Thursday, June 20, 2013

Praying too much

“In praying, do not babble like the pagans,who think that they will be heard because of their many words.Do not be like them.Your Father knows what you need before you ask him.

If that is true why pray at all? Because it's not just about what "you need" Not all prayer is meant to be the grocery list where we go on and on about what we want or think we need.

The Catechism distinguishes five types of prayer:

  1. Blessing and Adoration
  2. Petition
  3. Intercession
  4. Thanksgiving
  5. Praise
Blessing is root in acknowledge men of God's gift and our acceptance of that gift.
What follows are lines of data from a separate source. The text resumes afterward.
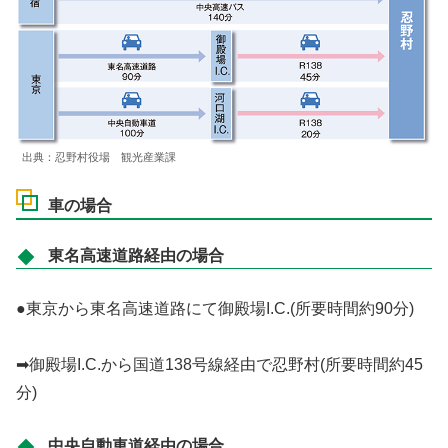
出典：忍野村役場 観光産業課
車の場合
東名高速道路経由の場合
●東京から東名高速道路にて御殿場I.C.(所要時間約90分)
➡御殿場I.C.から国道138号線経由で忍野村(所要時間約45
分)
中央自動車道経由の場合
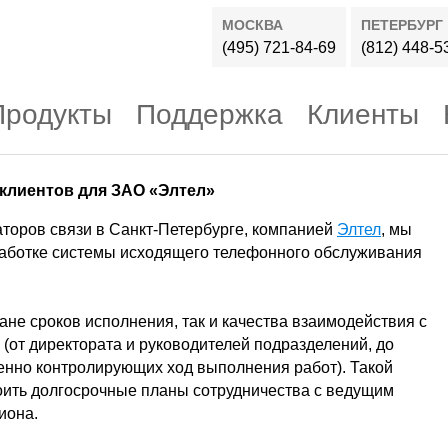
МОСКВА
ПЕТЕРБУРГ
(495) 721-84-69
(812) 448-5
Продукты
Поддержка
Клиенты
клиентов для ЗАО «Элтел»
торов связи в Санкт-Петербурге, компанией
Элтел
, мы
работке системы исходящего телефонного обслуживания
ане сроков исполнения, так и качества взаимодействия с
 (от директората и руководителей подразделений, до
енно контролирующих ход выполнения работ). Такой
оить долгосрочные планы сотрудничества с ведущим
иона.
In Adoration we acknowledge the greatness of our God, and our status as one of his creations. Petition begins with humility, a willingness to acknowledge our need for help. In Intercession we look beyond ourselves, it is a recognition of our interconnectedness with others, those who are part of the body Christ, and those with who we share simply our humanity.

Thanksgiving is in some ways the most Christian of prayers, the Greek word for it we use for the source and summit of our prayer, Eucharist. We are told that we do well "always and everywhere to give thanks."
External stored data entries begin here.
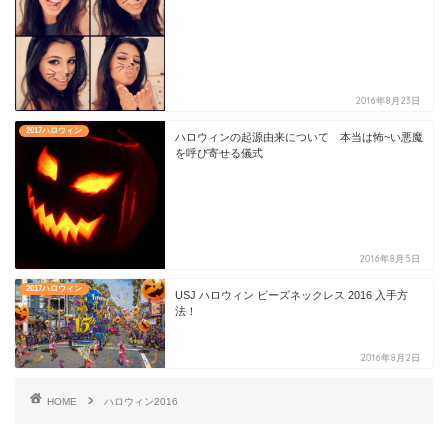
2016年8月23日
2017ハロウィン
ハロウィンの起源由来について 本当は怖~い悪魔
を呼び寄せる儀式
2016年8月5日
2017ハロウィン
USJ ハロウィン ビーズネックレス 2016 入手方
法！
2016年8月2日
HOME
ハロウィン2016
Of Praise, the catechism says, it "is the form of prayer which recognizes most immediately that God is God...Praise embraces the other forms of prayer and carries them toward him who is its source and goal: the "one God, the Father, from whom are all things and for whom we exist."

It might be a good thing for us to commit these six words to memory, and monitor our own prayer for balance. How much of our prayer each day fits into which category?

As Jesus reminds us today it is not about these multiplicity of the words. It is about encounter with God. The goal, to borrow a company tittle, constant contact. From the moment I wake up and bess the new day God has given me until I thanking him for bringing me safely to the end of the day before I sleep. Little prayers scattered throughout the middle.